GDPR (General Data Protection Regulation) came in with a bang and many people were left lost and confused with what they were and were not allowed to do anymore. One area that this massively affected was the management processes around personal data protection; compliance is compulsory and there are some hefty penalties in place for those who do not comply.
For those not familiar with GDPR, this is what replaced the Data Protection Act that was in place from 1998 onwards. GDPR was put in place primarily to allow people to have the control that they deserve over their own personal data, giving those who have had their information stored by third party’s legal rights over it.
GDPR specifically states that any personal information stored must be securely deleted once it’s no longer required for the purpose that it was obtained for. This means that organisations must ensure that confidentiality and compliance are maintained from the start (when and how you obtain the information) right until the very end (when you correctly dispose of the information when it’s no longer needed).
Contrary to a few miscommunications floating around, although GDPR is an EU directive, meaning that it affects all businesses within both the EU and UK, GDPR also applies to any businesses outside these areas who carry EU and UK data. Furthermore, once the pending withdrawal from the EU is complete, the UK will still have to remain GDPR compliant.
Because of all of this, it’s recommended that businesses seriously review their existing management processes for the data that they’re storing and/or disposing of.
One of the key ways that businesses fall short is in their disposal methods. Destroying their sensitive information is absolutely vital when it comes to GDPR and something as simple as keeping on top of your paper shredding can really make a massive difference.
Although many companies take the traditional method of just buying a paper shredder, choosing to keep it in the office and delegate this task to a specific employee. In reality it can actually be incredibly cost-effective to outsource this process to a third party; additionally ensuring that there’s no room for human error and the process is completely secure.
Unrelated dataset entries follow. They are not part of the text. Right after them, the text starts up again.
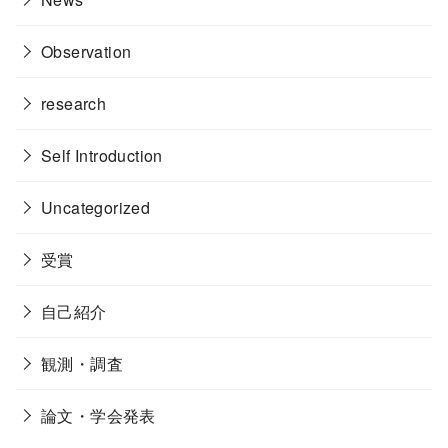
Observation
research
Self Introduction
Uncategorized
受賞
自己紹介
観測・調査
論文・学会発表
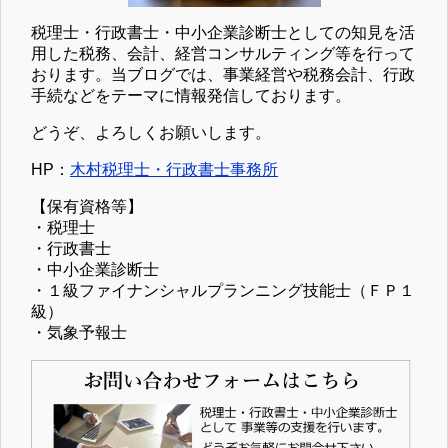
税理士・行政書士・中小企業診断士としての知見を活
用した税務、会計、経営コンサルティング等を行って
おります。当ブログでは、事業経営や税務会計、行政
手続などをテーマに情報発信しております。
どうぞ、よろしくお願いします。
HP：
木村税理士・行政書士事務所
【保有資格等】
・税理士
・行政書士
・中小企業診断士
・１級ファイナンシャルプランニング技能士（ＦＰ１
級）
・気象予報士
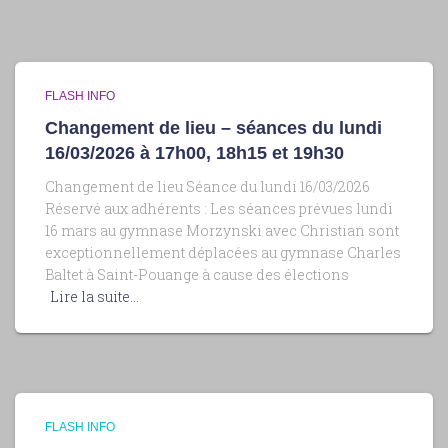
FLASH INFO
Changement de lieu – séances du lundi
16/03/2026 à 17h00, 18h15 et 19h30
Changement de lieu Séance du lundi 16/03/2026
Réservé aux adhérents : Les séances prévues lundi
16 mars au gymnase Morzynski avec Christian sont
exceptionnellement déplacées au gymnase Charles
Baltet à Saint-Pouange à cause des élections
Lire la suite…
FLASH INFO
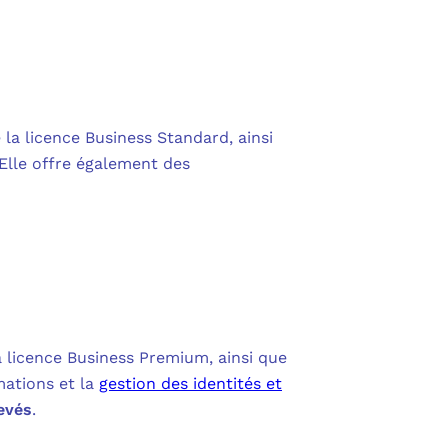
 la licence Business Standard, ainsi
Elle offre également des
a licence Business Premium, ainsi que
mations et la
gestion des identités et
evés
.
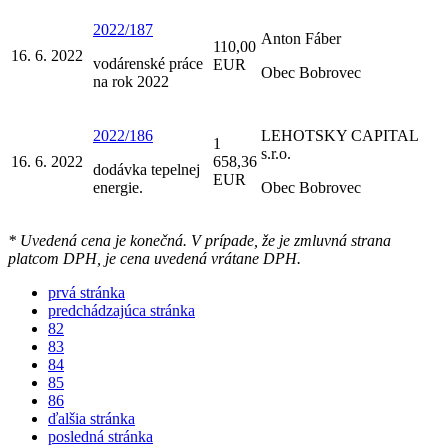
2022/187
Anton Fáber
110,00
16. 6. 2022
vodárenské práce
EUR
Obec Bobrovec
na rok 2022
2022/186
LEHOTSKY CAPITAL
1
s.r.o.
16. 6. 2022
658,36
dodávka tepelnej
EUR
energie.
Obec Bobrovec
* Uvedená cena je konečná. V prípade, že je zmluvná strana
platcom DPH, je cena uvedená vrátane DPH.
prvá stránka
predchádzajúca stránka
82
83
84
85
86
ďalšia stránka
posledná stránka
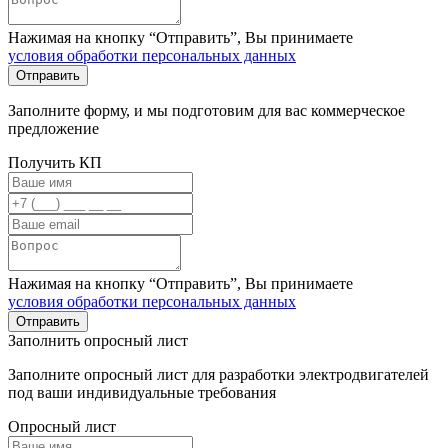
Нажимая на кнопку “Отправить”, Вы принимаете
условия обработки персональных данных
Заполните форму, и мы подготовим для вас коммерческое
предложение
Получить КП
Нажимая на кнопку “Отправить”, Вы принимаете
условия обработки персональных данных
Заполнить опросный лист
Заполните опросный лист для разработки электродвигателей
под ваши индивидуальные требования
Опросный лист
Shredding is the absolute minimum that must be done when disposing of any documents that are no longer necessary in order to be compliant with the law. But, something that’s often overlooked with standard office shredders is that a lot of the time they only cut into vertical strips, which, for a person with a bit of patience, can be stuck back together.
There’s some good news, however, if you’re all set on taking care of your paper shredding on-site, there are industry-standard shredding machines that don’t just cut vertically and can deal with 6000kgs of paper per hour which renders any document completely illegible. Plus there are companies available that will take care of the issue for you; one example is On Time Shred Paper Shredding Services.
So, with all this in mind? Are your current processes completely compliant with GDPR? If not, we hope that this article has helped to identify the points that you need to address and now you’ll not only know what you need to do but understand why it’s important.